* TO DO *
In the entries below, find the line containing "Tous les thèmes (58, 756)". Copy it and all lines after it, exactly, through the end.

* GIVEN RECORDS *

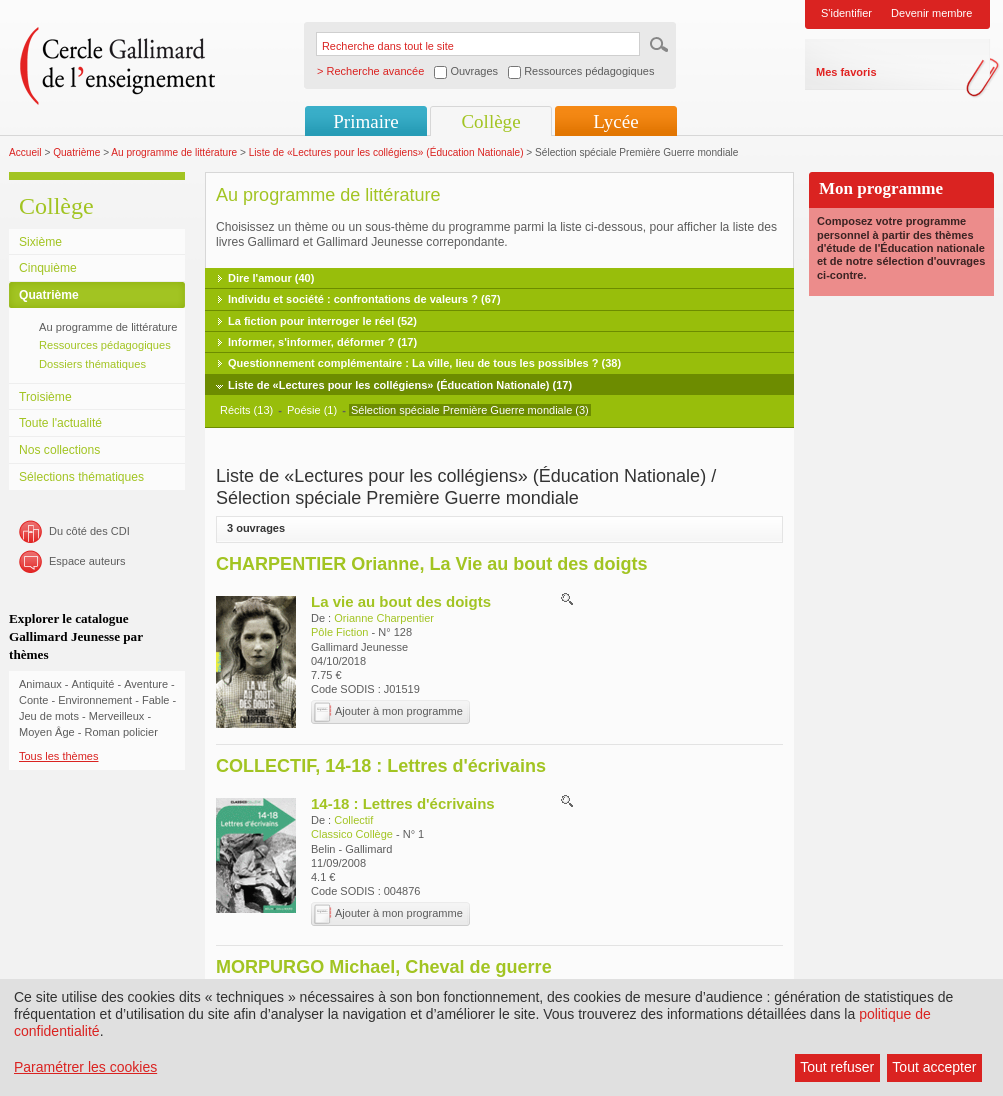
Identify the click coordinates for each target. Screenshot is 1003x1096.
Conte (33, 700)
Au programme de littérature (174, 152)
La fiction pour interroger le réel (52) (322, 321)
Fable (156, 700)
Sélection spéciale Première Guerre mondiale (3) (470, 410)
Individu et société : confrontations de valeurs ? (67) (364, 299)
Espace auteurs (87, 561)
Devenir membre (931, 13)
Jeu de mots (49, 716)
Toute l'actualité (60, 423)
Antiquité (93, 684)
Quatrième (76, 152)
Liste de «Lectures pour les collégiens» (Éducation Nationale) (386, 152)
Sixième (40, 242)
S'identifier (846, 13)
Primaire (365, 121)
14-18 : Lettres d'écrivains (403, 803)
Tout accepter (934, 1067)
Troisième (45, 397)
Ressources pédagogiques (105, 345)
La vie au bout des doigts (401, 601)
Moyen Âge (47, 732)
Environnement (95, 700)
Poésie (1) (312, 410)
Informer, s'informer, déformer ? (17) (322, 342)
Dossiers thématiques (92, 364)
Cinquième (48, 268)
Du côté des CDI (89, 531)
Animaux (40, 684)
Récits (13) (246, 410)
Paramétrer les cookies (85, 1067)
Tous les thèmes (58, 756)
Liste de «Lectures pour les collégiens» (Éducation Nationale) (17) (400, 385)
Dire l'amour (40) (271, 278)
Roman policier (120, 732)
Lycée (615, 121)
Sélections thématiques (81, 477)
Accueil (25, 152)
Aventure (146, 684)
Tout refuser (837, 1067)
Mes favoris (846, 72)
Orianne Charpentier (384, 618)
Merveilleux (117, 716)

* WRITTEN RESPONSE *
Tous les thèmes (58, 756)
Liste de «Lectures pour les collégiens» (Éducation Nationale) (17) (400, 385)
Dire l'amour (40) (271, 278)
Roman policier (120, 732)
Lycée (615, 121)
Sélections thématiques (81, 477)
Accueil (25, 152)
Aventure (146, 684)
Tout refuser (837, 1067)
Mes favoris (846, 72)
Orianne Charpentier (384, 618)
Merveilleux (117, 716)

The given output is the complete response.